The Noise in my Head

Trying to find the signal. Since 1960.

Knee-Jerking August 6, 2008

Filed under: Uncategorized — mfmosman @ 5:23 pm

I want to make this clear from the start: I have never done a single thing, nor held to a single position, in all my life because it was conservative or liberal.  Not once.  I am a Democrat, as I’ve mentioned before, but I would be Republican in a heartbeat if the positions they espoused more closely resembled my state of mind.  The fact that a specific position is held by the Republican party means neither more nor less to me than it would if espoused by the Democrats.  The position is the position, and it should be evaluated on its own merits.

If you’re like me, let me just tell you: we have a problem.

While much of America thinks like us, neither of the houses of Congress do.  There is a frighteningly stark illustration of this in Andrew Gelman’s book, “Red State, Blue State, Rich State, Poor State.”  The graphic is this:

The chart estimates the positions of members of the House and the Senate according to their votes on key issues; the positions of voters are estimated through a set of survey responses.

As you can see, the average position (mean or median, frankly) of a voter is pretty close to the average position of our houses of Congress.  But the distributions are wildly different: where you and I fall (as you would expect and statistics would predict) somewhere in the middle on a lot of issues, the folks representing us almost never do.

Even worse, note the tails of the Congressional distributions: liberal congresspeople and senators are vastly more liberal than normal people, and conservative legislators are even worse: they are way, way, way right of almost any of us.  It’s horrifying, really: Look at the peak of the Senate curve on the conservative side, and you’ll see:  Many, many U.S. Senators hold ideological positions that are shared by very few Americans.

This produces precisely what you would expect, and what we see all the time: legislation that simply does not represent our opinions, and frequent stalemates in government over issues deemed to be conservative or liberal doctrines.  (Am I going out on a limb suggesting that, in a representative democracy, having legislators who fundamentally disagree with us is not a really good thing?)  It’s no surprise that we’re seeing a huge rise in ballot measures and constitutional amendments on our ballots: if our legislators don’t represent us, we must represent ourselves.

The problem of jerking knees goes beyond our legislators, though: I know a lot of people who jump directly to the position of their party — hard.  When you’ve taken up your party’s flag, there is a strong temptation to plant it just about anywhere, and this can produce unfortunate results (and even comedy).

To wit: In a recent article in the Millenial Star, Mike Haymond takes Pixar to task for the rampant environmentalism of the blockbuster movie, WALL*E.  The movie is set far into the future, when the human race has completely used up earth and has left behind a robot, the movie’s namesake, to clean up the trash.  Humankind is fat and lazy and is flying around on a huge space station waiting for a sign that the earth is habitable again.

The movie is cute and cuddly, as a love story flowers between two robots.  It is not an environmentalist screed: I think the notion that if we project our current behavior far enough into the future we will see disastrous environmental results is pretty normal thinking.  Haymond’s idea that the movie is, and I’ll now quote him directly because it’s so hilarious, “another card in the deck of fear-mongering tactics employed by our common enemy” (and by this he means the devil, for crying out loud), is a huge pile of bovine excrement.

But this is what happens when you accept too easily your party’s positions: You find yourself painted into some very weird corners.  I think it’s fair to say that Democrats are currently more environmentally sensitive than Republicans.  But, come on: this doesn’t mean that a Republican can reasonably hold that we should just drive what we want when we want, and to hell with whatever it means to the environment or national security.  That’s just stupid, right?

(No, wait: conservative darling Ann Coulter actually said this: “The ethic of conservation is the explicit abnegation of man’s dominion over the Earth.

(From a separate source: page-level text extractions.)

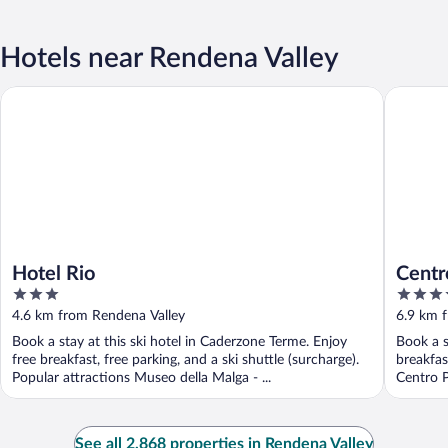
Hotels near Rendena Valley
Hotel Rio
Centro P
Hotel Rio
Centr
3
3.5
out
out
4.6 km from Rendena Valley
6.9 km 
of
of
Book a stay at this ski hotel in Caderzone Terme. Enjoy
Book a s
5
5
free breakfast, free parking, and a ski shuttle (surcharge).
breakfas
Popular attractions Museo della Malga - ...
Centro P
See all 2,868 properties in Rendena Valley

The lower species are here for our use. God said so: Go forth, be fruitful, multiply, and rape the planet — it’s yours. That’s our job: drilling, mining and stripping. Sweaters are the anti-Biblical view. Big gas-guzzling cars with phones and CD players and wet bars — that’s the Biblical view.”  Yikes.)

Meanwhile, Democrats cannot reasonably insist that we all drive golf carts and grow our own arugula.  The truth, as usual, lies somewhere in the middle — right where most of America is, it turns out, if we could just get our legislators to agree with us.

As it happens, this is where Barack Obama also seems to reside.  It has been suggested that he’s “flip-flopping” (which for some insane reason is now a mortal sin in politics) with respect to his current view that some limited drilling is not such a bad idea, so long as we think the environmental impact will be limited.  I’d suggest that he’s just listening to people, and he’s willing to learn.  This is categorically a good thing.

I don’t want to vote for a Democrat, and I don’t want to vote for a Republican.  I want to vote for a man or woman who is smart, and who will listen when we talk.